Problem to solve. Go through the records below and return each line that has "Facebook" in it.
*** Information supplied ***
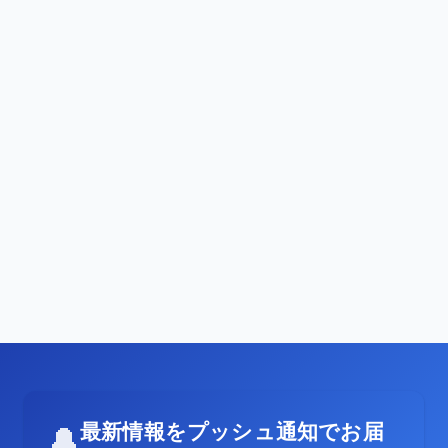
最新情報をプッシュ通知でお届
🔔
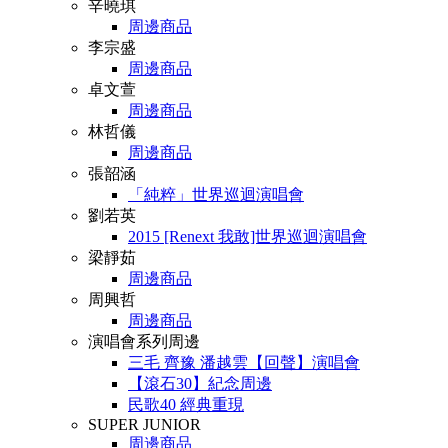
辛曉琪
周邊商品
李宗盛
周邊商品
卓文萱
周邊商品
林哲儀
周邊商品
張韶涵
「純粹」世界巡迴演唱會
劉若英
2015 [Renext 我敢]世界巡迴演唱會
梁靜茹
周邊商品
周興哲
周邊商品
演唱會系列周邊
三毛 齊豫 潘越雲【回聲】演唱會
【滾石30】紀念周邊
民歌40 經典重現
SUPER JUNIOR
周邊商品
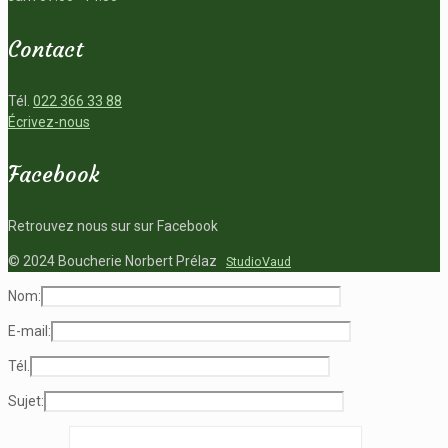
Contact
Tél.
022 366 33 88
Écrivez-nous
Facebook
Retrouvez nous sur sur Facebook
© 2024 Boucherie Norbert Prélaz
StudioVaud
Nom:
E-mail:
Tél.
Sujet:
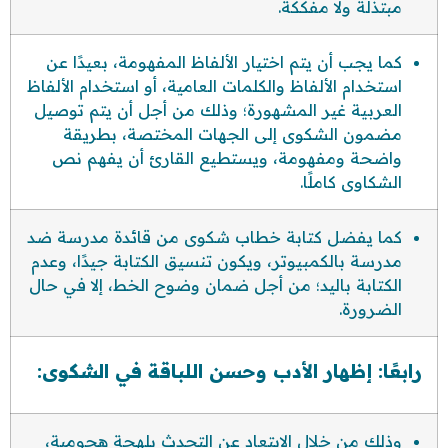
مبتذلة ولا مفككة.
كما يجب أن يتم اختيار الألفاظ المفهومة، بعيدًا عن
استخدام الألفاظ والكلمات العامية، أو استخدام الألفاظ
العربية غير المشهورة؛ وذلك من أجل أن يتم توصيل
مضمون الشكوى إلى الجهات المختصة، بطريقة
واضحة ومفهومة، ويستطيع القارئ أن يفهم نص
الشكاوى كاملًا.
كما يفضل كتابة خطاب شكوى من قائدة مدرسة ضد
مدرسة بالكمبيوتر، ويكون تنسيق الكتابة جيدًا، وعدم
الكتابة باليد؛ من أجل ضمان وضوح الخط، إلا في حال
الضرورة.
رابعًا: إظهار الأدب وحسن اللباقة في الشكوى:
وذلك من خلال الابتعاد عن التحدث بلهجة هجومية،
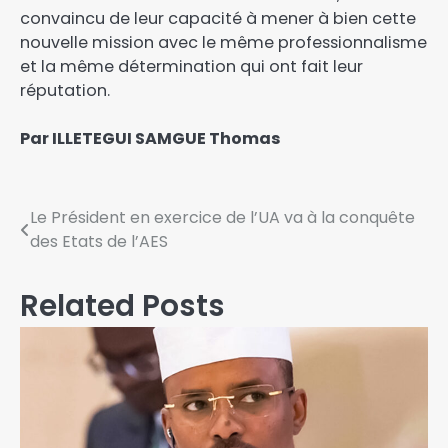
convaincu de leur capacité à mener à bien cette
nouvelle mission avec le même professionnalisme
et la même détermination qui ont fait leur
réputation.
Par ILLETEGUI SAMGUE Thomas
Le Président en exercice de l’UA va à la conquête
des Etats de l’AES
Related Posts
*** End of Information supplied ***
*** Information supplied ***
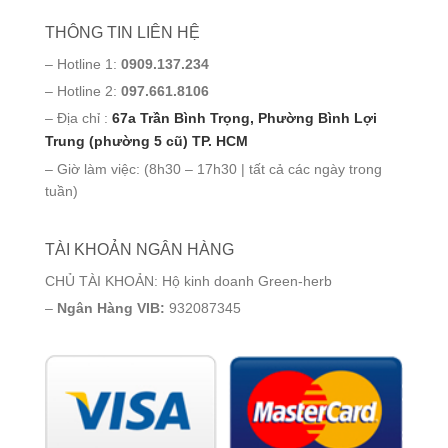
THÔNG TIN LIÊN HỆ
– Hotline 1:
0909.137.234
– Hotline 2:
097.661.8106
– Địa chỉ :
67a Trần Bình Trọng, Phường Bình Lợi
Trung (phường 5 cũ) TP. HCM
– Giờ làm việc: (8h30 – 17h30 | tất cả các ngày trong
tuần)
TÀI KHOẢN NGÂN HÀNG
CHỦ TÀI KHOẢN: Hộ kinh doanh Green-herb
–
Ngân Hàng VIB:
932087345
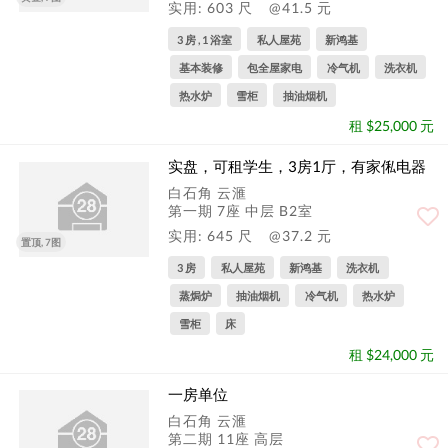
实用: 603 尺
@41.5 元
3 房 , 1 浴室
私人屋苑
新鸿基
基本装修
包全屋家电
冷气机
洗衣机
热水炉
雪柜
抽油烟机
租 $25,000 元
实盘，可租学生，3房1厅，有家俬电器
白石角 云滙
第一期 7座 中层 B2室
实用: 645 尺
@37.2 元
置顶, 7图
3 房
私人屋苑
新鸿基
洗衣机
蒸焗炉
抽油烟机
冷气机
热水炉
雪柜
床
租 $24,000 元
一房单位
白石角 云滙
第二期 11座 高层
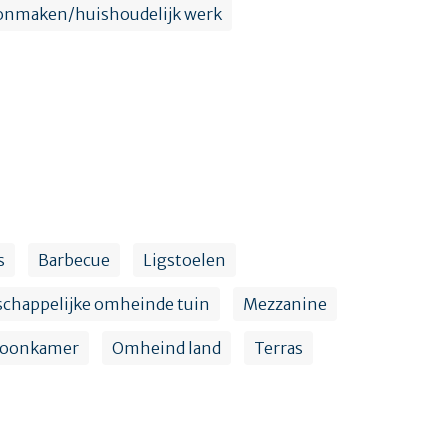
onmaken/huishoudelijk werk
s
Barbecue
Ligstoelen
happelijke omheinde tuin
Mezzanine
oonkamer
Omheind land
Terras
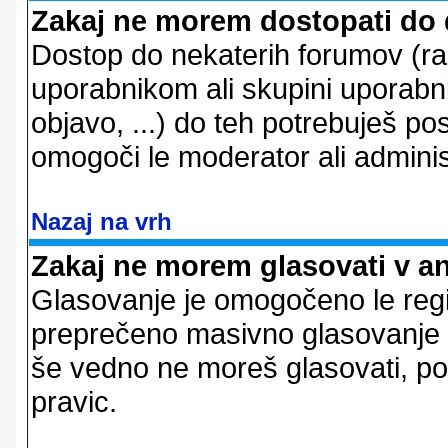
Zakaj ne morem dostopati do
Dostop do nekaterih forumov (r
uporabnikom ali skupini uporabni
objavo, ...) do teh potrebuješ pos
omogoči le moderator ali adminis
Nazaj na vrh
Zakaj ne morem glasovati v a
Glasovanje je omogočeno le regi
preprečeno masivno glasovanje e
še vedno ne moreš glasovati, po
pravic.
*** End of Information supplied ***
*** Information supplied ***
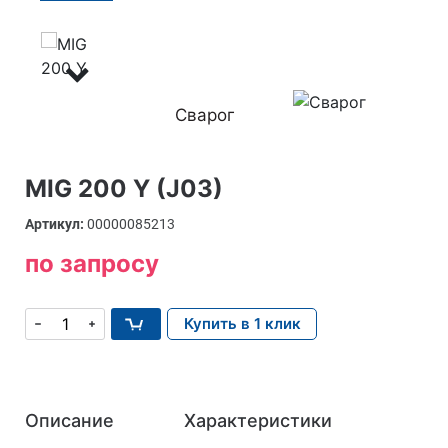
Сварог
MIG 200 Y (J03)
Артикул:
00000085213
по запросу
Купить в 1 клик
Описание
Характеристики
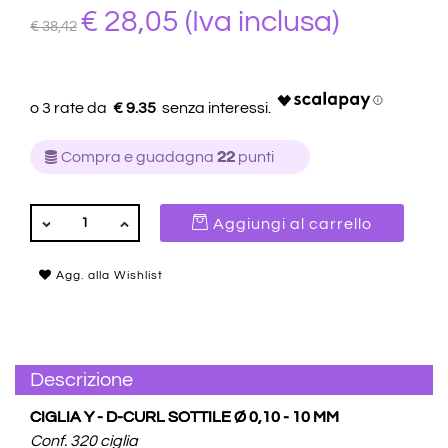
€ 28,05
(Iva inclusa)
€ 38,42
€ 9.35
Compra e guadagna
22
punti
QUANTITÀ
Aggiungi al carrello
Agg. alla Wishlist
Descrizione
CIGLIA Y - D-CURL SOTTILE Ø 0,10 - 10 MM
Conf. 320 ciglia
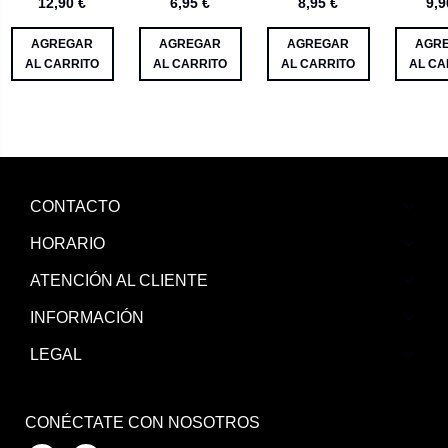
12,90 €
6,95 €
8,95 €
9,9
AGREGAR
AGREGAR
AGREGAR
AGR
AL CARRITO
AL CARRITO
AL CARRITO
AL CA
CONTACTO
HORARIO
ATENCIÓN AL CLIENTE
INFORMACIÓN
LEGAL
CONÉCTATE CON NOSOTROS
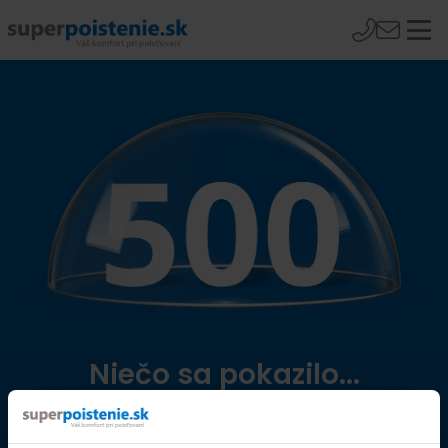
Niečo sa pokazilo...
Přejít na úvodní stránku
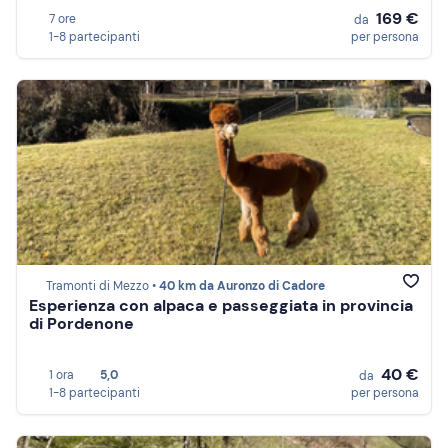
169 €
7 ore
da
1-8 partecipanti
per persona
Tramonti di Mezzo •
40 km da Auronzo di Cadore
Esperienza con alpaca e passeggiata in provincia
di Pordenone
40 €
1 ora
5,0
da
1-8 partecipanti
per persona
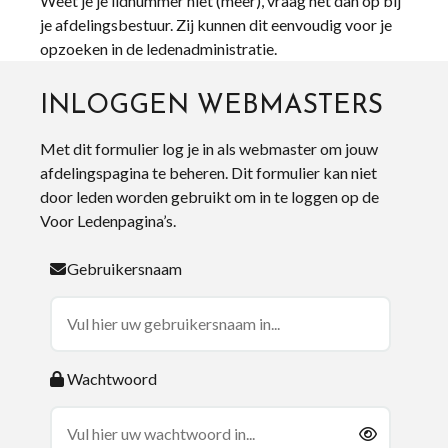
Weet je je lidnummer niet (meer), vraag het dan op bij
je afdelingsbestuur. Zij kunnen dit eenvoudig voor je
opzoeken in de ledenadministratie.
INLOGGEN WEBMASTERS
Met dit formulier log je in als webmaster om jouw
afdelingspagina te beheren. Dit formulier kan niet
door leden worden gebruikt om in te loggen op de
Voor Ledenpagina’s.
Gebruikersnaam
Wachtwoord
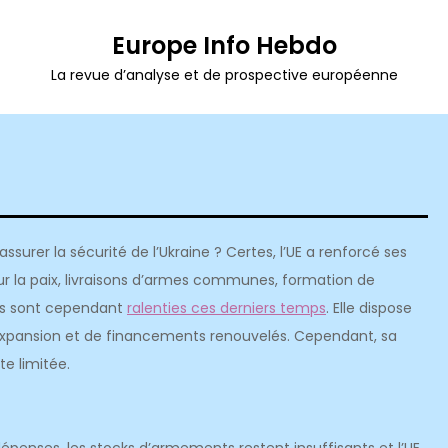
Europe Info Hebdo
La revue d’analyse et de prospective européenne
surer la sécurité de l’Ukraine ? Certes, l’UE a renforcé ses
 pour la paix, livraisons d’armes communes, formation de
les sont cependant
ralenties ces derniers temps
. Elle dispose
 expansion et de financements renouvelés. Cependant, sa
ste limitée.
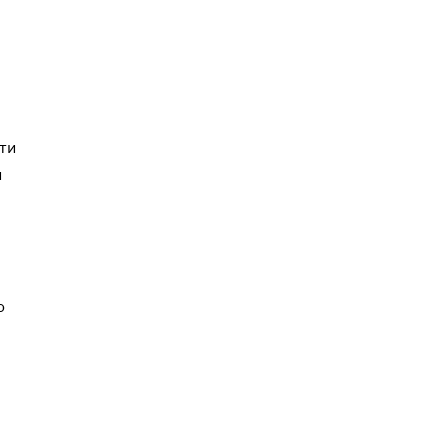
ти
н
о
*** End of Information supplied ***
Output of the exercise.
Facebook
Retrouvez nous sur sur Facebook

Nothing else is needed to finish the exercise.